A flash of pain shot athwart the girl’s features as she muttered under her breath: “Oh, dear! What shall I tell him, what shall I say? What shall I do now?”

Thorpe hastily stepped forward to her assistance, and with concern in his voice, said: “Virginia, you are ill!”

“Let me rest for a moment or two” – trying her utmost to appear unperturbed, and as she sank on a bench, continued brokenly: “I shall be all right presently. The long walk – the terrible strain” —

“My dear sister, you need assistance,” interrupted Thorpe. “You must let me help you to the house and obtain proper care for you,” and he tenderly attempted to lift her to her feet.

“No, no, no!” she quickly responded; “I – shall be better in a few moments. Just a little – quiet rest, John, and alone, please. I shall soon be well again.”

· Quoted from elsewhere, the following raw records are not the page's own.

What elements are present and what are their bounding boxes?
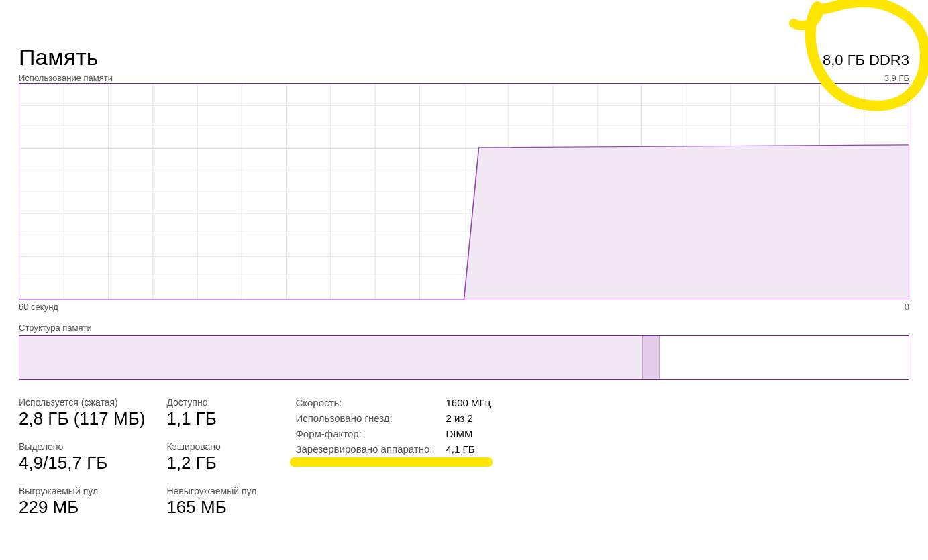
memory-composition-bar[interactable] xyxy=(19,335,909,380)
stat-label: Невыгружаемый пул xyxy=(166,486,256,496)
stat-block: Выделено4,9/15,7 ГБ xyxy=(19,441,145,473)
total-memory-label: 8,0 ГБ DDR3 xyxy=(823,52,909,69)
stat-block: Кэшировано1,2 ГБ xyxy=(166,441,256,473)
spec-value: 2 из 2 xyxy=(446,412,491,424)
memory-composition-label: Структура памяти xyxy=(19,323,909,333)
stat-value: 1,2 ГБ xyxy=(166,453,256,473)
chart-x-left-label: 60 секунд xyxy=(19,302,58,312)
composition-segment-used xyxy=(19,336,642,379)
spec-value: 4,1 ГБ xyxy=(446,443,491,455)
stat-label: Выделено xyxy=(19,441,145,452)
stat-label: Выгружаемый пул xyxy=(19,486,145,496)
stat-block: Используется (сжатая)2,8 ГБ (117 МБ) xyxy=(19,397,145,429)
spec-key: Зарезервировано аппаратно: xyxy=(295,443,432,455)
stat-value: 4,9/15,7 ГБ xyxy=(19,453,145,473)
page-title: Память xyxy=(19,44,98,70)
stat-label: Кэшировано xyxy=(166,441,256,452)
stats-right-group: Скорость:1600 МГцИспользовано гнезд:2 из… xyxy=(295,397,491,518)
memory-usage-chart[interactable] xyxy=(19,83,909,300)
stat-value: 1,1 ГБ xyxy=(166,409,256,429)
spec-key: Форм-фактор: xyxy=(295,428,432,439)
chart-yscale-label: 3,9 ГБ xyxy=(884,73,909,83)
stat-value: 229 МБ xyxy=(19,498,145,518)
annotation-highlight xyxy=(290,457,493,467)
spec-value: DIMM xyxy=(446,428,491,439)
chart-title-label: Использование памяти xyxy=(19,73,113,83)
stat-label: Доступно xyxy=(166,397,256,408)
stat-label: Используется (сжатая) xyxy=(19,397,145,408)
stat-value: 2,8 ГБ (117 МБ) xyxy=(19,409,145,429)
composition-segment-modified xyxy=(642,336,660,379)
stat-value: 165 МБ xyxy=(166,498,256,518)
spec-key: Скорость: xyxy=(295,397,432,408)
stat-block: Доступно1,1 ГБ xyxy=(166,397,256,429)
chart-x-right-label: 0 xyxy=(905,302,909,312)
stat-block: Выгружаемый пул229 МБ xyxy=(19,486,145,518)
spec-key: Использовано гнезд: xyxy=(295,412,432,424)
spec-value: 1600 МГц xyxy=(446,397,491,408)
composition-segment-free xyxy=(660,336,909,379)
stats-left-group: Используется (сжатая)2,8 ГБ (117 МБ)Дост… xyxy=(19,397,256,518)
stat-block: Невыгружаемый пул165 МБ xyxy=(166,486,256,518)
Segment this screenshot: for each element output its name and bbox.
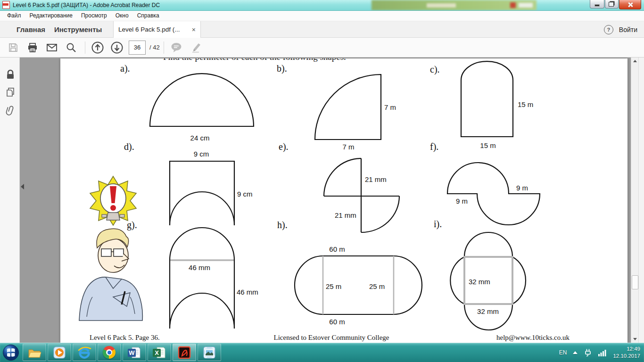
paperclip-icon[interactable] [5, 105, 16, 116]
shape-b-label: b). [277, 63, 287, 74]
shape-i-label: i). [434, 219, 442, 230]
minimize-button[interactable] [590, 0, 604, 8]
vertical-scrollbar[interactable] [631, 58, 638, 343]
nav-panel-collapse-arrow[interactable] [21, 184, 24, 189]
footer-page-label: Level 6 Pack 5. Page 36. [90, 334, 160, 342]
tab-tools[interactable]: Инструменты [54, 21, 102, 38]
toolbar-separator [164, 41, 164, 54]
page-count-label: / 42 [149, 44, 160, 51]
internet-explorer-icon [77, 346, 92, 360]
copy-pages-icon[interactable] [5, 87, 16, 98]
toolbar-separator [85, 41, 85, 54]
taskbar-item-media-player[interactable] [48, 344, 71, 361]
shape-g-dim-right: 46 mm [237, 288, 258, 296]
tab-document-label: Level 6 Pack 5.pdf (... [118, 26, 180, 33]
shape-h-label: h). [277, 220, 288, 230]
print-button[interactable] [25, 40, 40, 55]
document-area: Find the perimeter of each of the follow… [0, 58, 644, 343]
scrollbar-thumb[interactable] [632, 275, 638, 289]
teacher-illustration [79, 229, 142, 321]
background-blur-detail [510, 2, 516, 8]
email-button[interactable] [44, 40, 59, 55]
background-blur-detail [519, 3, 533, 8]
toolbar: / 42 [0, 38, 644, 58]
shape-f-label: f). [430, 141, 438, 152]
shape-h-dim-bottom: 60 m [321, 318, 354, 326]
next-page-button[interactable] [109, 40, 124, 55]
shape-a-dim: 24 cm [183, 134, 216, 142]
taskbar-item-chrome[interactable] [98, 344, 121, 361]
shape-b-dim-right: 7 m [384, 103, 396, 111]
restore-button[interactable] [605, 0, 619, 8]
tray-power-icon[interactable] [584, 348, 592, 357]
highlighter-icon [189, 41, 202, 54]
lightbulb-illustration [90, 176, 136, 225]
tray-language[interactable]: EN [559, 349, 567, 356]
highlight-button[interactable] [188, 40, 203, 55]
tray-clock[interactable]: 12:49 12.10.2017 [613, 346, 640, 360]
menu-item-help[interactable]: Справка [133, 10, 164, 21]
shape-g-figure [170, 228, 234, 329]
down-arrow-icon [110, 41, 124, 54]
taskbar-item-word[interactable]: W [123, 344, 146, 361]
taskbar: W X EN [0, 343, 644, 362]
sign-in-button[interactable]: Войти [619, 26, 637, 33]
svg-text:W: W [129, 349, 135, 356]
shape-d-dim-right: 9 cm [237, 190, 253, 198]
menu-item-file[interactable]: Файл [3, 10, 25, 21]
window-title: Level 6 Pack 5.pdf (ЗАЩИТА) - Adobe Acro… [13, 2, 160, 8]
tab-close-icon[interactable]: × [192, 26, 196, 33]
tray-network-icon[interactable] [598, 349, 607, 356]
menu-item-edit[interactable]: Редактирование [25, 10, 77, 21]
menu-item-view[interactable]: Просмотр [77, 10, 111, 21]
shape-g-label: g). [127, 220, 137, 230]
footer-help-link: help@www.10ticks.co.uk [496, 334, 570, 342]
save-button[interactable] [6, 40, 21, 55]
svg-text:X: X [155, 349, 159, 356]
taskbar-item-explorer[interactable] [23, 344, 46, 361]
shape-e-dim-bottom: 21 mm [335, 211, 356, 219]
restore-icon [609, 2, 614, 7]
save-icon [8, 42, 19, 53]
taskbar-item-internet-explorer[interactable] [73, 344, 96, 361]
taskbar-item-acrobat-active[interactable] [173, 344, 196, 361]
tab-home[interactable]: Главная [17, 21, 45, 38]
shape-f-dim-left: 9 m [456, 197, 468, 205]
search-button[interactable] [64, 40, 79, 55]
shape-h-figure [295, 256, 422, 314]
menu-item-window[interactable]: Окно [111, 10, 133, 21]
shape-a-label: a). [120, 63, 130, 74]
menu-bar: Файл Редактирование Просмотр Окно Справк… [0, 10, 644, 21]
media-player-icon [53, 346, 66, 359]
taskbar-item-excel[interactable]: X [148, 344, 171, 361]
shape-c-dim-bottom: 15 m [471, 141, 504, 149]
taskbar-item-photo-viewer[interactable] [198, 344, 221, 361]
email-icon [46, 42, 58, 53]
page-number-input[interactable] [129, 41, 146, 55]
shape-a-figure [150, 74, 254, 126]
previous-page-button[interactable] [90, 40, 105, 55]
close-icon [627, 2, 633, 7]
shape-g-dim-inner: 46 mm [183, 263, 216, 272]
left-panel [0, 58, 20, 343]
search-icon [66, 42, 77, 53]
tray-expand-icon[interactable] [573, 351, 578, 354]
shape-d-figure [170, 161, 234, 225]
shape-d-dim-top: 9 cm [185, 150, 218, 158]
shape-i-dim-bottom: 32 mm [471, 307, 504, 315]
tab-document[interactable]: Level 6 Pack 5.pdf (... × [113, 21, 201, 38]
shape-h-dim-right: 25 m [369, 282, 385, 290]
pdf-file-icon [2, 1, 10, 9]
scrollbar-up-icon[interactable] [633, 60, 637, 62]
help-icon[interactable]: ? [604, 25, 613, 34]
close-button[interactable] [619, 0, 641, 9]
shape-f-figure [447, 163, 540, 225]
shape-e-label: e). [279, 141, 289, 152]
shape-f-dim-right: 9 m [516, 184, 528, 192]
security-lock-icon[interactable] [5, 69, 16, 80]
windows-logo-icon [2, 344, 19, 361]
scrollbar-down-icon[interactable] [633, 338, 637, 340]
folder-icon [27, 346, 41, 359]
comment-button[interactable] [169, 40, 184, 55]
start-button[interactable] [0, 343, 22, 362]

“As you desire, Virginia; but I shall tell Mrs. Harris.”

“No, no, John! Don’t tell her! I wish to be alone for awhile.”

“Very well, dear; as I have a message for Mr. Harris, shall seek him at the house; but I will return in a few moments,” and then, considerate for her wish to be alone, he left her.

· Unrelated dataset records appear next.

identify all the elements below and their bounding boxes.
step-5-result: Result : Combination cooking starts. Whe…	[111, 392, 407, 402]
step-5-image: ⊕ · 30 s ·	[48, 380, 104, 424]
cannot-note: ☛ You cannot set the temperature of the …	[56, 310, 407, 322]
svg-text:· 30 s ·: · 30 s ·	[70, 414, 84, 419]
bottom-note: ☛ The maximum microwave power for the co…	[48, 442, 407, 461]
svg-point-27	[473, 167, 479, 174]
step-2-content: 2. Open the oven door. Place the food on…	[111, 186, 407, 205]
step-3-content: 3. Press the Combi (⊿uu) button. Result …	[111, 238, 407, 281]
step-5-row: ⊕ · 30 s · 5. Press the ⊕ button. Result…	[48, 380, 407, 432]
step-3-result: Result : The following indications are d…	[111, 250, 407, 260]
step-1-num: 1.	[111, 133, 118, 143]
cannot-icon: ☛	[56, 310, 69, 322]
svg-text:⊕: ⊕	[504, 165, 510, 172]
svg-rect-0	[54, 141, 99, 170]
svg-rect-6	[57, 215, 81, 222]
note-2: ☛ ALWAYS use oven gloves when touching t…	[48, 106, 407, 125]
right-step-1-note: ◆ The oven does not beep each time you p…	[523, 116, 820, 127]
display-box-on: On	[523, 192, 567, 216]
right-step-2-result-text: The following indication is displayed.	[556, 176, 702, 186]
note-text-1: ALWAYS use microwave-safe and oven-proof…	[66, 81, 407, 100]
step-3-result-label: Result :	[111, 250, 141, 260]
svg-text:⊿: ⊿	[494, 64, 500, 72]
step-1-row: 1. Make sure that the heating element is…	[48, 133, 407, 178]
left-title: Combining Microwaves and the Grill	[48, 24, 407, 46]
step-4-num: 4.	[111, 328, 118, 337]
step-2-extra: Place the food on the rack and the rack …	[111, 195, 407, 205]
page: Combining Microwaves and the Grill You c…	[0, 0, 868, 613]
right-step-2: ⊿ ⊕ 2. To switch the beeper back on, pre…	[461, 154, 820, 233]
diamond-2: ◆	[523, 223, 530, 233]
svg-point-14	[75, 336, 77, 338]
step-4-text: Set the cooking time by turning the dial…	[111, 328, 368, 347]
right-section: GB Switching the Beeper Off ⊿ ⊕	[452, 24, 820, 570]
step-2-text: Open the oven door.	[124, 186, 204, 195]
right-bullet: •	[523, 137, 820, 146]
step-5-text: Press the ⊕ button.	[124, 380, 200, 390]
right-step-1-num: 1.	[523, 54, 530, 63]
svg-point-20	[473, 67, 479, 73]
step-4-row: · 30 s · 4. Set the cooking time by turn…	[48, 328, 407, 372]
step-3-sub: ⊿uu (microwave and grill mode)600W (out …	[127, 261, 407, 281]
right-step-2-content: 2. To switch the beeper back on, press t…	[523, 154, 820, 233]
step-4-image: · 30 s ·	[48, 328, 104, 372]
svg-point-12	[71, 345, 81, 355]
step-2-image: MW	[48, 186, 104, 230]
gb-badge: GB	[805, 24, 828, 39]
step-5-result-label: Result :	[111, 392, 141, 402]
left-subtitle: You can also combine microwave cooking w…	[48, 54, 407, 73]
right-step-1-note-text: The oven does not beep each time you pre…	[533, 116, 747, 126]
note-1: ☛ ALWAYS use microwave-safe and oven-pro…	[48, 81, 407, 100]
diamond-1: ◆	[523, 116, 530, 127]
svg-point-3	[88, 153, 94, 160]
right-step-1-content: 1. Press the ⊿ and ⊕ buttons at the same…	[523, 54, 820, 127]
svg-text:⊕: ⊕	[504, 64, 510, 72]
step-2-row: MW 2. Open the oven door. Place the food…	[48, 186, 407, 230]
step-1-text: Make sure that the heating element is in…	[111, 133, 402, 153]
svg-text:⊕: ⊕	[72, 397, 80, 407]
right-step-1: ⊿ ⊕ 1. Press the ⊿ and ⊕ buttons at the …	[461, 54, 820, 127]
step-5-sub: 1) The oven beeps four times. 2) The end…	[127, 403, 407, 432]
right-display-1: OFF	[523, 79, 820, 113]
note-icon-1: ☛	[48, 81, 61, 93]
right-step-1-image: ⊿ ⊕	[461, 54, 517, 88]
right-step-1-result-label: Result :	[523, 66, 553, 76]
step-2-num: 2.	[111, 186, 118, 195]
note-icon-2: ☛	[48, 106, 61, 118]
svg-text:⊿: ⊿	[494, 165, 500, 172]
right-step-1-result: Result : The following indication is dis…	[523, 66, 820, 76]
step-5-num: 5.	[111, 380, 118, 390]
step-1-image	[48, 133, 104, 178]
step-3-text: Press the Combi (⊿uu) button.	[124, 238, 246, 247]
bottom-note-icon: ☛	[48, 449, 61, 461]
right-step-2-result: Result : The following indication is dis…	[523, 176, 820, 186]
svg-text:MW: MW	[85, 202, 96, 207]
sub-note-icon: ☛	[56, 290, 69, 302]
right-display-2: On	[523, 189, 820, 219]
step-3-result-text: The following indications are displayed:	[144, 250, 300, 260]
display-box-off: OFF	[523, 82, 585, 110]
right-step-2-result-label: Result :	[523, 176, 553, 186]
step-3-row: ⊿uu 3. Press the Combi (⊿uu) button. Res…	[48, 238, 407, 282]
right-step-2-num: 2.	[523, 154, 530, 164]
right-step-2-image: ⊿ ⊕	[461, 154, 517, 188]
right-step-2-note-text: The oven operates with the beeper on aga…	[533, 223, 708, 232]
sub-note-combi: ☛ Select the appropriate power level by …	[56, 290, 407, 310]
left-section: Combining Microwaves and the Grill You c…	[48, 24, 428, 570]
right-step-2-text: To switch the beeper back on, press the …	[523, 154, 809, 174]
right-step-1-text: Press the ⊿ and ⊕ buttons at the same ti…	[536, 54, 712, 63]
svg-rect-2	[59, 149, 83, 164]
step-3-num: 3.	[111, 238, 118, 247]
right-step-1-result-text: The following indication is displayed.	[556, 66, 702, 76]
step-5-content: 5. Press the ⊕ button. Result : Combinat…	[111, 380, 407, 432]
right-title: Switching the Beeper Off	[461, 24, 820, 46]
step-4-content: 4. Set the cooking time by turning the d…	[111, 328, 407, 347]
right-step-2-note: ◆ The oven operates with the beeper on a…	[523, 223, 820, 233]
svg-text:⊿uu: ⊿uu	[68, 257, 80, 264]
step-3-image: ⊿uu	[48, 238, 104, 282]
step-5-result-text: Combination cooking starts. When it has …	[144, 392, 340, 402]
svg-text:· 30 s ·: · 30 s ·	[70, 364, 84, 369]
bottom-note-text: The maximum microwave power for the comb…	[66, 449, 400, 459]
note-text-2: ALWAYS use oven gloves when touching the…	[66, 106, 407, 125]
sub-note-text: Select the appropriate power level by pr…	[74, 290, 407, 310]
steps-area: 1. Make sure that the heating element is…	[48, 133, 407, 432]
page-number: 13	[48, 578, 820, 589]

Helpless to resist the impetus of her consuming desire to reunite John and his wife, Constance, she yet dreaded the aftermath of the shock his discovery must surely produce. Virginia knew not which way to turn or what course to pursue.

“Oh, Auntie! Auntie! I’m so glad you’ve come. Mamma is coming to see me, too. Isn’t she?” and Dorothy, having caught sight of Virginia, ran to her, and then, not to be denied, in her childish way climbed up on the bench beside her and affectionately clasped her little arms about her neck.

“Papa doesn’t like her,” she proceeded, in a low, serious, confidential manner, “and wants me not to like her, too. But I shall like her. I shall always love-dear mamma-as-long-as-I-live!” The last few words were uttered in a quivering voice, but with a decision that appeared marvelous in one so young.

Folding her arms about the child, Virginia fondly looked into her eyes. “God bless you, sweet, winsome soul!” And then they kissed.

“Aunty, won’t you take me to mamma?” pleaded the child. A ray of light had at last unexpectedly illumined a path for Virginia to pursue. Suddenly releasing the child, she arose to her feet and said, with animation: “Some good may come of it. I will seek Mrs. Harris and have her detain John while I bring Constance – and Dorothy together – before he meets her. Yes, darling,” she said, taking Dorothy’s hand; “you shall see your mother.”